» WORK REQUEST
Lines in the listing below that contain the string "Voorburg" are to be found and copied.

*-*-*

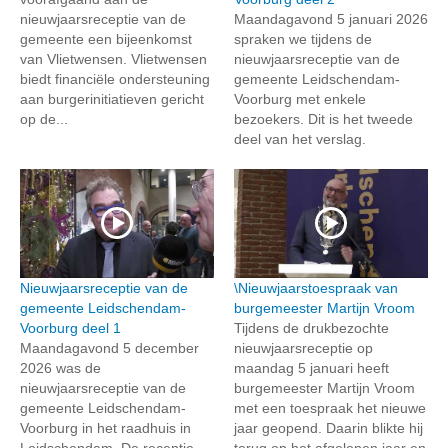
nieuwjaarsreceptie van de
Maandagavond 5 januari 2026
gemeente een bijeenkomst
spraken we tijdens de
van Vlietwensen. Vlietwensen
nieuwjaarsreceptie van de
biedt financiële ondersteuning
gemeente Leidschendam-
aan burgerinitiatieven gericht
Voorburg met enkele
op de...
bezoekers. Dit is het tweede
deel van het verslag.
Nieuwjaarsreceptie van de
\Nieuwjaarstoespraak van
gemeente Leidschendam-
burgemeester Martijn Vroom
Voorburg deel 1
Tijdens de drukbezochte
Maandagavond 5 december
nieuwjaarsreceptie op
2026 was de
maandag 5 januari heeft
nieuwjaarsreceptie van de
burgemeester Martijn Vroom
gemeente Leidschendam-
met een toespraak het nieuwe
Voorburg in het raadhuis in
jaar geopend. Daarin blikte hij
Leidschendam. De receptie
terug op het afgelopen jaar en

*-*-*

» EXPECTED ANSWER
Voorburg met enkele
Voorburg deel 1
Voorburg in het raadhuis in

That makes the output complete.